* **Work order**: Every line of the data below that holds the string "Beyond" needs to be reported.

═══ Supplied material ═══

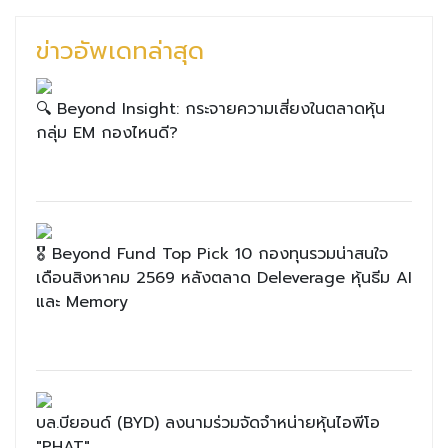
ข่าวอัพเดทล่าสุด
🔍 Beyond Insight: กระจายความเสี่ยงในตลาดหุ้น
กลุ่ม EM กองไหนดี?
🎖 Beyond Fund Top Pick 10 กองทุนรวมน่าสนใจ
เดือนสิงหาคม 2569 หลังตลาด Deleverage หุ้นธีม AI
และ Memory
บล.บียอนด์ (BYD) ลงนามร่วมจัดจำหน่ายหุ้นไอพีโอ
"PHAT"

═══

* **Solution for this problem**:
🔍 Beyond Insight: กระจายความเสี่ยงในตลาดหุ้น
🎖 Beyond Fund Top Pick 10 กองทุนรวมน่าสนใจ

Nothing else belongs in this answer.